Predicting the Winners of the Oakland Raiders' Biggest Training Camp Battles
The Oakland Raiders kick off training camp this week, and with it begin some interesting position battles to keep an eye on throughout the preseason.
There should be much more roster competition this year than there was in years past, and that goes a long way toward showing just how much the Raiders’ overall talent has improved in a short period of time.
Most of the competition will come at the skill positions on the offensive side of the ball, but a key battle in the secondary should have a significant impact on the success of the overall defense as well.
With predicted winners for each, here is a look at the Raiders’ biggest training camp battles in 2014.
Winner: Matt Schaub
From the time the Raiders acquired Matt Schaub in an offseason trade, the assumption was that he would be their starting quarterback for at least the 2014 season.
Reports from NFL.com on second-round pick Derek Carr's performances throughout minicamps and OTAs may have cast some doubt on that idea, but Schaub should still be able to hold the top spot heading into the regular season.
While Carr is undoubtedly the quarterback of the future and may well prove to be ready for the field sooner than anticipated, Schaub is the better option for helping the team this year.
With the talent added throughout the roster, the Raiders could be competitive for the first time under the new regime, and Schaub's veteran presence could be key in establishing some consistency on offense.
A new offense and overall situation should help him bounce back from his 2013 season.

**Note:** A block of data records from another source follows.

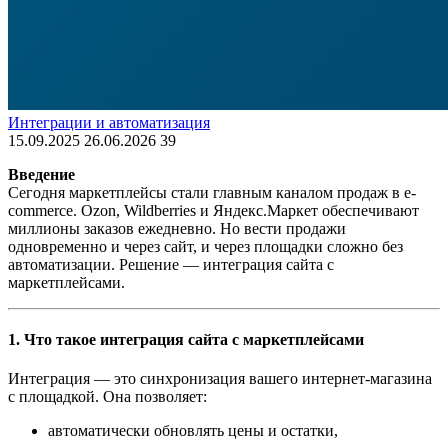
Интеграции и автоматизация
15.09.2025
26.06.2026
39
Введение
Сегодня маркетплейсы стали главным каналом продаж в e-
commerce. Ozon, Wildberries и Яндекс.Маркет обеспечивают
миллионы заказов ежедневно. Но вести продажи
одновременно и через сайт, и через площадки сложно без
автоматизации. Решение — интеграция сайта с
маркетплейсами.
1. Что такое интеграция сайта с маркетплейсами
Интеграция — это синхронизация вашего интернет-магазина
с площадкой. Она позволяет:
автоматически обновлять цены и остатки,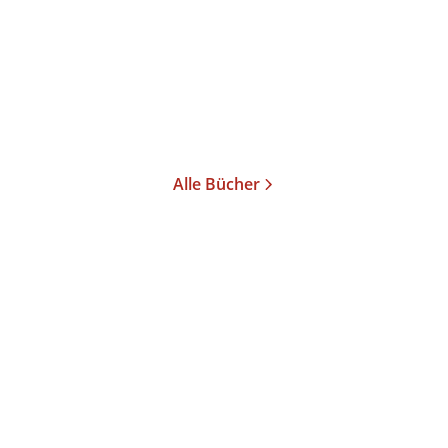
Taschenbuch
14,00
€
*
Merken
Alle Bücher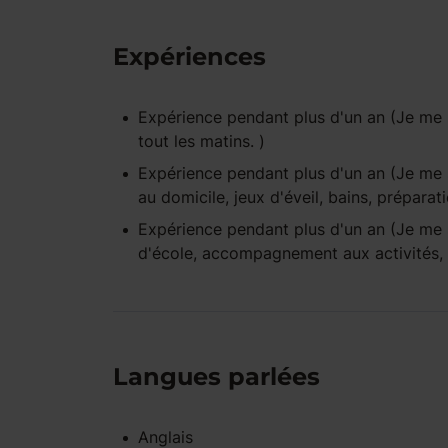
Expériences
Expérience pendant
plus d'un an
(Je me s
tout les matins. )
Expérience pendant
plus d'un an
(Je me s
au domicile, jeux d'éveil, bains, prépara
Expérience pendant
plus d'un an
(Je me s
d'école, accompagnement aux activités, 
Langues parlées
Anglais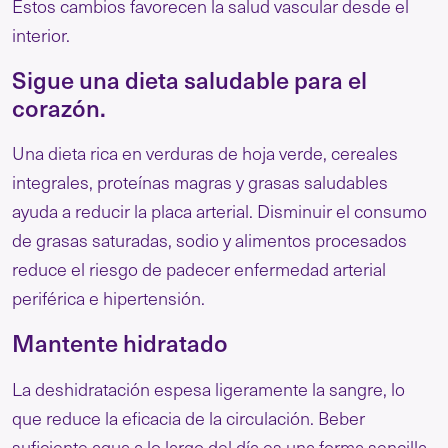
Estos cambios favorecen la salud vascular desde el
interior.
Sigue una dieta saludable para el
corazón.
Una dieta rica en verduras de hoja verde, cereales
integrales, proteínas magras y grasas saludables
ayuda a reducir la placa arterial. Disminuir el consumo
de grasas saturadas, sodio y alimentos procesados
reduce el riesgo de padecer enfermedad arterial
periférica e hipertensión.
Mantente hidratado
La deshidratación espesa ligeramente la sangre, lo
que reduce la eficacia de la circulación. Beber
suficiente agua a lo largo del día es una forma sencilla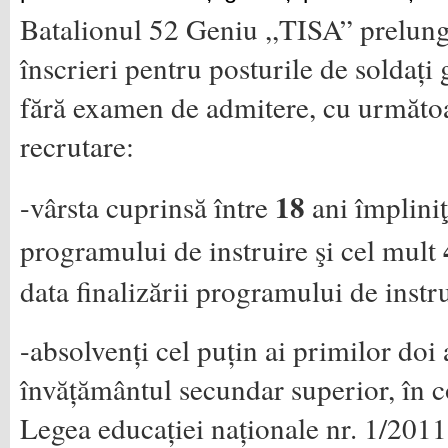
Batalionul 52 Geniu ,,TISA” prelung
înscrieri pentru posturile de soldați 
fără examen de admitere, cu următoar
recrutare:
18
-vârsta cuprinsă între
ani împliniţ
programului de instruire şi cel mult
data finalizării programului de instru
-absolvenți cel puțin ai primilor doi 
învățământul secundar superior, în c
Legea educației naționale nr. 1/2011,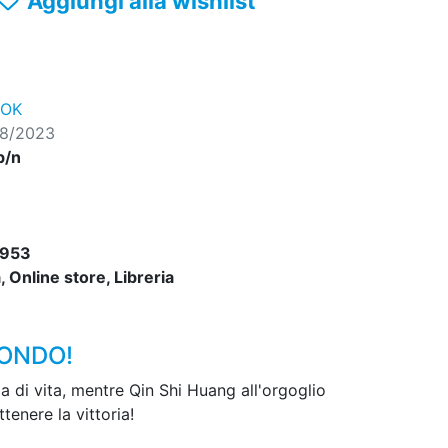
Aggiungi alla wishlist
ROK
08/2023
b/n
953
 Online store, Libreria
MONDO!
ia di vita, mentre Qin Shi Huang all'orgoglio
tenere la vittoria!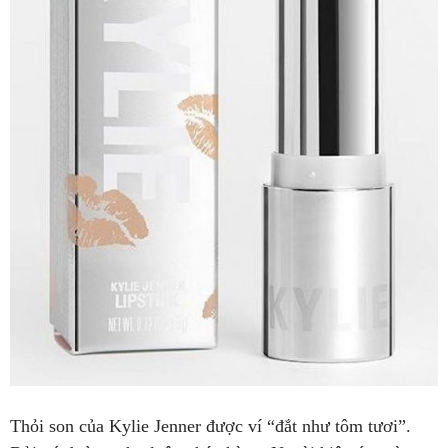
Thỏi son của Kylie Jenner được ví “đắt như tôm tươi”.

He has an opportunity to prove that the difficult year should be considered an outlier in his otherwise consistent NFL career.
Winner: Darren McFadden
The Raiders’ running back position is one of the more talented groups on the entire roster, but the key will of course be staying healthy.
Darren McFadden, Maurice Jones-Drew and Latavius Murray could all end up getting plenty of carries this year, as each can bring a lot to the offense.
However, assuming health and the naming of a clear-cut starter, this competition should be won by McFadden.
Yes, McFadden has struggled to stay on the field throughout his career thus far, but when he does—and is in the right offensive scheme—he is the kind of player the offense can center its game plan around.
Jones-Drew will push McFadden throughout the year, and he should easily earn a significant role of his own, but the younger McFadden may be better suited to the increased carries that come with the starting job.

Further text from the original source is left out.